Advisor to Prime Minister on Finance and Economic Affairs Dr Salman Shah has said that the government will reduce tax rate for corporate and SME sectors in the coming budget to improve their competitiveness. "Last year we had curtailed tax rate and it will be further slashed in the next five years."
For the salaried class the maximum slab was now 20-percent and minimum one percent, he added. "Our focus is on broadening of tax base and when the tax net expands, the tax rate automatically comes down," he said while replying newsmen's queries after attending a presentation at Regional Tax Office (RTO) on tax reforms, here on Saturday.
To a question about taxing the agriculture sector, Salman said it was a provincial subject, "but we want the provinces to expand the tax base for this sector," he maintained. "More than 80 percent revenue is collected by the federal government and we also want the provinces to increase collections and they could do this without enhancing the rate of tax."
Stressing the need for increasing the revenue generation, the advisor said: "Taxpayers are our heroes and we want every one to be our hero.' To a question regarding increase in flour price, he said it will come down as federal and provincial governments and even private sector had sufficient stocks. About the growing price of edible oil, Shah said that the Prime Minister would take action to undo the impact of international price of palm oil. If the bill of edible oil of the poor goes up the government will provide subsidy, he revealed.
Reviewing the overall economic situation, he said: "we have to take our cement, textile, sugar sectors to hi tech now which is being done everywhere in the world to create competitiveness. Pakistan is a market economy and not only we have to compete in the world but also within our indigenous market."
The government job is to facilitate the private sector and establish industrial park etc, for them and the private sector job is to bring high quality of professionalism and innovations to compete in the changing global scenario. "We will facilitate the private sector but would not provide any subsidy." About increasing cost of energy, he said: "our energy price was at par with China and India, our main competitors."
"This year our foreign investment volume will reach $6 billion mark that will be the highest ever in our history," he claimed. Every product is growing in Pakistan that means our economy is growing. Answering a question about the looming fears of war over Iraq, he said that all economies in this region are growing and we want peace here." If peace prevails this region will become the fast growing region in the world in terms of economic growth and Pakistan would be prime beneficiary as it provides corridor for energy and logistics.

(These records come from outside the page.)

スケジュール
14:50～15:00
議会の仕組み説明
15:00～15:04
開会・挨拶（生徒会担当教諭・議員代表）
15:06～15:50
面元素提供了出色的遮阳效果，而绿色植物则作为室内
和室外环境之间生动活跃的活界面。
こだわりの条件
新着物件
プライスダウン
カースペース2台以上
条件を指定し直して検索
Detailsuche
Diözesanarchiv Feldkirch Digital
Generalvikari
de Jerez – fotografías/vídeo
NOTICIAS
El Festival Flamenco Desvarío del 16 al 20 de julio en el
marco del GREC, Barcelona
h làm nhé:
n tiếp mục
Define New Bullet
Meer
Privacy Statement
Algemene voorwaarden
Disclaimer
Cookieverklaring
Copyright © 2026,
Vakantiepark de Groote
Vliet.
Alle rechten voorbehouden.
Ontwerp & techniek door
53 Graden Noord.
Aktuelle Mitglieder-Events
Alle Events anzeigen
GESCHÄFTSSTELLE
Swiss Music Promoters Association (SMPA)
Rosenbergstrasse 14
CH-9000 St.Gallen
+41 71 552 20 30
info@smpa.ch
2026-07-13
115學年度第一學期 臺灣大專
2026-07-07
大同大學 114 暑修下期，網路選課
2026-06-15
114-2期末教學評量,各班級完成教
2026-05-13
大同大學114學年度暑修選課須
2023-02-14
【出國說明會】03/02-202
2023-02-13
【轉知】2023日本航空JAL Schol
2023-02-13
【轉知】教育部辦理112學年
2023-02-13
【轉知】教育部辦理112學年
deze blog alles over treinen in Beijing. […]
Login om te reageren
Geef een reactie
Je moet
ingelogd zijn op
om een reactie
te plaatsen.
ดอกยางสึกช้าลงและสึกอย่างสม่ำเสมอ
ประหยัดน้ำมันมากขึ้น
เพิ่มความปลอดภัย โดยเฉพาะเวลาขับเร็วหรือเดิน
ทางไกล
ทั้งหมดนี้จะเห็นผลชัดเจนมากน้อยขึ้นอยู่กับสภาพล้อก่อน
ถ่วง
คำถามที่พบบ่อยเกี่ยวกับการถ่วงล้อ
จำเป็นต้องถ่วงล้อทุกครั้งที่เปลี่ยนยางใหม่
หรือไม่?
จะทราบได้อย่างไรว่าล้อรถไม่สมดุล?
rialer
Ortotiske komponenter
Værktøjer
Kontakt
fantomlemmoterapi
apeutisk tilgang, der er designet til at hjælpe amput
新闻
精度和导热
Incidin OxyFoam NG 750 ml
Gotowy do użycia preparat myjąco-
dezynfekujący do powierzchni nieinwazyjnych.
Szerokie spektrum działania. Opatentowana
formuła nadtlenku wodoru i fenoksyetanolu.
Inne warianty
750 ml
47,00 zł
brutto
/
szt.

"Our economy is robust, our reserves have crossed 13.5 billion mark and we expect to achieve the figure of 14 billion dollars by the end of the year." The total size of our economy has doubled to $140 billion from $70 billion in the last few years. We project 7-8 percent growth for the next decade or so. But in this scenario we will not ignore our defence and do every thing to modernise it and make it more effective," he asserted.
Commenting on recent 10 percent increase in power tariff, the advisor said it was inevitable in view of increase in losses and input cost of Wapda. "But what we need now is to overcome the inefficiency of Wapda to bring reduction in its furnace oil import bill. With 7-8-percent growth we expect 12-13-percent growth in energy needs."
When asked if the government would consider any slash in CVT on share transactions, he said no such proposal was under consideration. However, he was confident about the completion of privatisation of process of PSO by June this year.
Earlier, addressing the function, the advisor expressed pleasure and appreciated the efforts made by CBR and its field formations. Giving a historical view of the economy he said that the county had come a long way form the brink of bankruptcy to be well placed in the international capital market, getting GDR and long-term investments etc.
He acknowledged the efforts of CBR acting as a catalyst in the public sector reforms programme. While comparing the economy of Pakistan on the global level, Salman Shah remarked that Pakistan was now equated with the fast growing economies like China and India is maintaining growth rate at 7-8 percent.
Achieving 4.5-percent growth in agriculture sector is a big task which means we have to modernise our market, resource improvement and improve wholesale and retail markets, infrastructure and human resource management etc. We need to double our growth in all sectors in every 7-8 years.
To achieve all these objectives the role of CBR is very crucial, he said. Highlighting the role of CBR, presently contributing 10-percent of the GDP, he stressed the need to improve it to 4-18 percent in next 10 years. In order to achieve this objective he said that the ongoing $150 million reforms programme in CBR is aimed at improving its systems and procedures, provision of world calls facilities to the taxpayers in the workforce along with enhancement in professional skills was a step in right direction.
Earlier, Regional Commissioner of Income Tax (RCIT) Haji Ahmed in his detailed presentation on restructuring and automation highlighted the efforts made by the department to realise the vision of modern tax machinery. He applauded the commitment and determination of the government to launch a comprehensive and all embracing programme of reforms in the CBR.
He attributed all important indicators as a testimony to the success of the regime' agenda of good governance. He said that with the introduction of USAS, policy of minimum contract with the taxpayers, disposal of pending appeals, developing human resource and automation in the department was a major shift in the policies.